| Qualification Type: | PhD |
|---|---|
| Location: | Norwich |
| Funding for: | UK Students |
| Funding amount: | Not Specified |
| Hours: | Full Time |
| Placed On: | 12th November 2025 |
|---|---|
| Closes: | 10th December 2025 |
| Reference: | HARGREAVEST_U26SCI |
Project supervisor - Dr Tom Hargreaves
Tackling climate change and meeting Net Zero targets will demand substantial changes to people’s everyday lives. Many different visions of Net Zero energy futures have been generated by governments, businesses and NGOs, but whilst all agree that substantial and rapid changes will be necessary, these visions typically focus narrowly on either the new technologies these futures will involve such as EVs, solar panels, heat pumps, or on their economic impacts such as the new ‘green jobs’ they may create. There are significant gaps in knowledge around how Net Zero futures will impact on everyday lives, practices and social relations. In response, new approaches are developing more holistic, people-centred and place-based understandings.
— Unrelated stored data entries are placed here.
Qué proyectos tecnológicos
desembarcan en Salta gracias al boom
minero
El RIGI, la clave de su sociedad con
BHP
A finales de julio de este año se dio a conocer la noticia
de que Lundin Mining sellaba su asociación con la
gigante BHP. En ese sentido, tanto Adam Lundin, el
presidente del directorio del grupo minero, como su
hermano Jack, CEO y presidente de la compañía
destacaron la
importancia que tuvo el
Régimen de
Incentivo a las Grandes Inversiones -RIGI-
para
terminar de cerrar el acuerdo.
This work examines the lived experience of Net Zero transitions, considering how changes to one area of life will impact on others, how to realise inclusive and just transitions that work for marginalised and vulnerable groups, and how these processes will play out differently in different communities and amidst existing sets of social relations.
This PhD will advance this work by developing and evaluating a set of diverse, people-centred Net Zero energy futures. The workplan will be tailored to the students’ interests, but could involve: i) reviewing, analysing and mapping existing visions of Net Zero energy futures; ii) co-designing a series of diverse people-centred futures with both experts and diverse citizens; iii) evaluating these visions with citizens and specialists; and iv) articulating the study’s contributions for research, policy and society.
The PhD will be based in the Science, Society and Sustainability (3S) research group in the School of Environmental Science and will work closely alongside researchers from the UKRI-funded JED-AIs project on justice in domestic energy demand flexibility, and the UKERC Public Engagement Observatory. The position would suit excellent candidates with a social science or interdisciplinary environmental science background.
Entry Requirements
Acceptable first degree - Human geography, Sociology, Design, Planning, Anthropology, Development Studies, History, Political Science.
The standard minimum entry requirement is 2:1.
Mode of study: Full-time
Start date: 1st October 2026
Funding
This PhD project is in a competition for a Faculty of Science funded studentship. Funding is available to UK applicants and comprises ‘home’ tuition fees and an annual stipend for 3 years.